Nos depoimentos citados, há exceções. Não por acaso os dois mais jovens estão entre elas. A profissionalização dos cantadores é fenômeno recente e a atividade começa a ser mais segura da década de 1970 em diante. Assim, Jonas foi sustentado e educado com os ganhos que a cantoria proporcionava ao pai. Para ele a cantoria não apenas se enquadrava num leque de profissões possíveis e desejáveis, mas também constituía a possibilidade de um devir glorioso, representado pelos troféus que via o pai carregar ao chegar em casa regressando de
festivais. Aos quinze anos, depois de cantar alguns baiões em cantorias de outros poetas, fez a primeira participação em um festival e então começou a realizar cantorias e seguir carreira como repentista.
Luciano, ao ganhar a viola do patrão de seu pai, almejava ser cantador profissional e passou a procurar oportunidades junto a repentistas no agreste pernambucano, especialmente os profissionais de Caruaru que freqüentavam a fazenda em que morou por muitos anos. Já Raimundo Caetano dedicou-se desde a infância a ganhar dinheiro com o repente. Começou quando tinha em torno dos dez anos e ainda jovem passou a viajar com outros cantadores. Para ele, a profissão da cantoria parece ter sido uma opção mais óbvia, pois já a vinha exercendo precocemente. Contribuiu para isso seu pertencimento a uma “família de cantadores”, que o apoiou para que se estabelecesse no campo profissional e o influenciou a adotar o “comportamento” adequado para o sucesso nesse meio.

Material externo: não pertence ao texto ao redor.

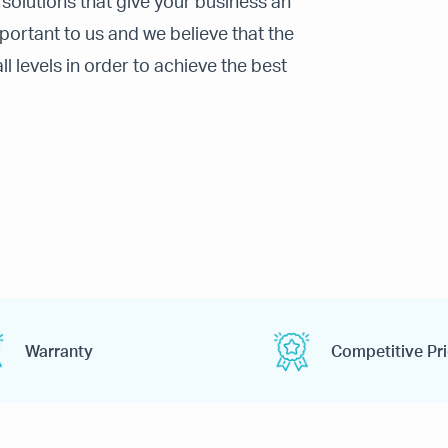
 solutions that give your business an
ortant to us and we believe that the
 levels in order to achieve the best
Warranty
Competitive Pr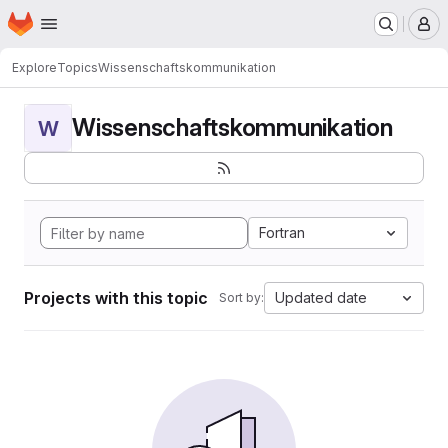
Homepage
Skip to main content
M
Explore
Topics
Wissenschaftskommunikation
Wissenschaftskommunikation
W
Fortran
Projects with this topic
Updated date
Sort by: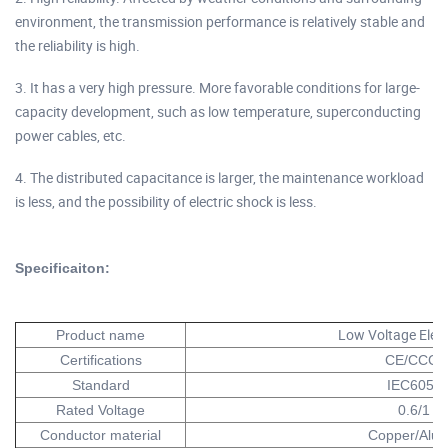
environment, the transmission performance is relatively stable and
the reliability is high.
3. It has a very high pressure. More favorable conditions for large-
capacity development, such as low temperature, superconducting
power cables, etc.
4. The distributed capacitance is larger, the maintenance workload
is less, and the possibility of electric shock is less.
Specificaiton:
Low Voltage Elect
Product name
Certifications
CE/CCC/
Standard
IEC60502
Rated Voltage
0.6/1 K
Conductor material
Copper/Alu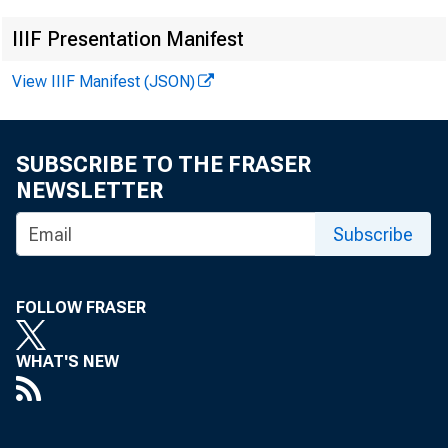
N 
IIIF Presentation Manifest
View IIIF Manifest (JSON)
SUBSCRIBE TO THE FRASER
NEWSLETTER
Subscribe
FOLLOW FRASER
T h is r e le
d ata n o t 
WHAT'S NEW
Jan uary 1 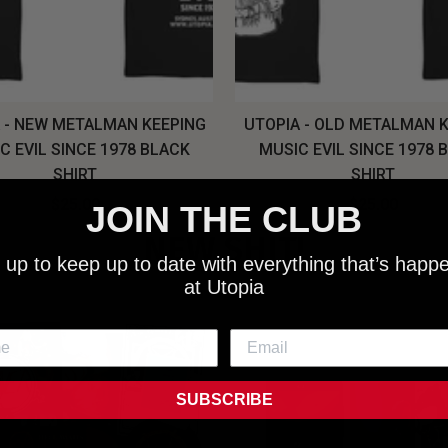
 - NEW METALMAN KEEPING
UTOPIA - OLD METALMAN 
C EVIL SINCE 1978 BLACK
MUSIC EVIL SINCE 1978 
SHIRT
SHIRT
$25.00
$25.00
JOIN THE CLUB
NEW SHIT!
 up to keep up to date with everything that’s happ
at Utopia
SUBSCRIBE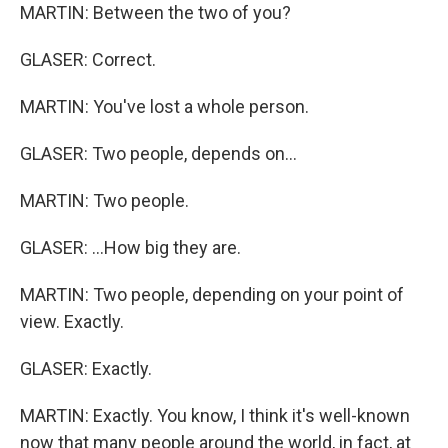
MARTIN: Between the two of you?
GLASER: Correct.
MARTIN: You've lost a whole person.
GLASER: Two people, depends on...
MARTIN: Two people.
GLASER: ...How big they are.
MARTIN: Two people, depending on your point of
view. Exactly.
GLASER: Exactly.
MARTIN: Exactly. You know, I think it's well-known
now that many people around the world, in fact, at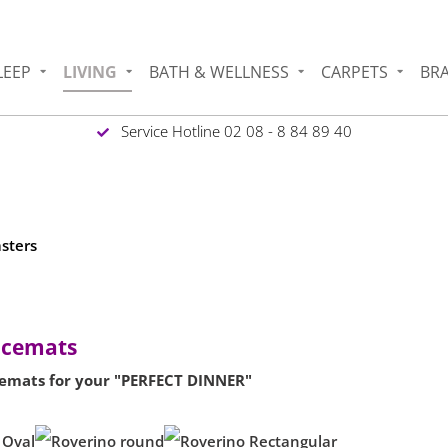
LEEP
LIVING
BATH & WELLNESS
CARPETS
BR
Service Hotline 02 08 - 8 84 89 40
asters
lacemats
emats for your "PERFECT DINNER"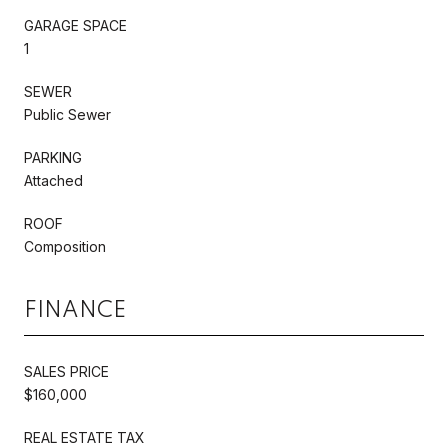
GARAGE SPACE
1
SEWER
Public Sewer
PARKING
Attached
ROOF
Composition
FINANCE
SALES PRICE
$160,000
REAL ESTATE TAX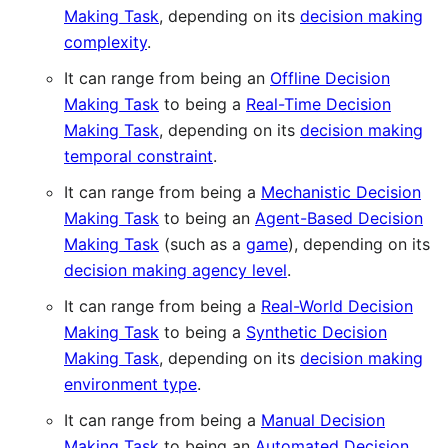
Making Task
, depending on its
decision making
complexity
.
It can range from being an
Offline Decision
Making Task
to being a
Real-Time Decision
Making Task
, depending on its
decision making
temporal constraint
.
It can range from being a
Mechanistic Decision
Making Task
to being an
Agent-Based Decision
Making Task
(such as a
game
), depending on its
decision making agency level
.
It can range from being a
Real-World Decision
Making Task
to being a
Synthetic Decision
Making Task
, depending on its
decision making
environment type
.
It can range from being a
Manual Decision
Making Task
to being an
Automated Decision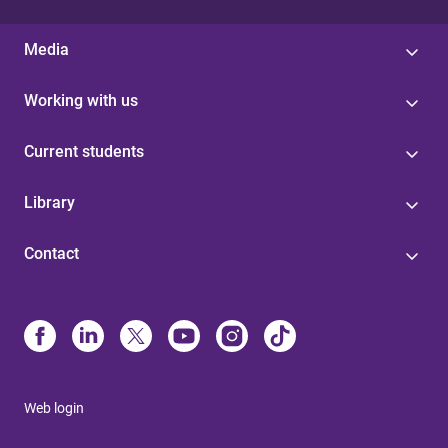
Media
Working with us
Current students
Library
Contact
Web login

Um cantador não é resultado de simples escolha e esforço individuais e nem costuma interpretar sua trajetória nesses termos. Alguns fatores contribuem para isso. A própria estrutura do ato de cantar, ao exigir um parceiro, requer o reconhecimento do noviço tanto pelos colegas quanto pelos ouvintes. A inexistência de uma formalização da formação dos repentistas – como há para médicos, antropólogos, músicos eruditos ou jogadores de futebol – implica que a iniciativa desse reconhecimento costuma vir dos outros (colegas mais experientes na maioria das vezes) e não do próprio cantador. Além disso, no que tange à reprodução material de uma família ou comunidade, o cantador não é nem necessário como é um pescador numa aldeia de pescadores nem um problema como tende a ser nesse contexto um homem adulto que não se engaje na atividade pesqueira. Assim, se não há restrições da família ao jovem que se torna cantador, também não costuma haver pressões ou imposições para que ele siga tal carreira. O discurso sobre o dom frequentemente acomoda os fatos. Para um cantador, não há qualquer demérito em não ter poetas entre seus filhos, pois, se eles não nasceram com o dom, não há o que fazer. Da mesma maneira, a figura do repentista geralmente é admirada pelas famílias que gostam da cantoria – das quais se originam a maioria dos repentistas – e a confirmação do dom por um repentista experiente (implícita, por exemplo, na proposta para levar um adolescente aprendiz em viagem) é bem aceita. Há padrões de inserção no universo da cantoria e de formação do cantador. A construção de uma carreira na cantoria, seja ou não como profissional, depende da conjunção de muitos fatores circunstâncias, dentre estes a capacidade para esta arte e seu reconhecimento coletivo.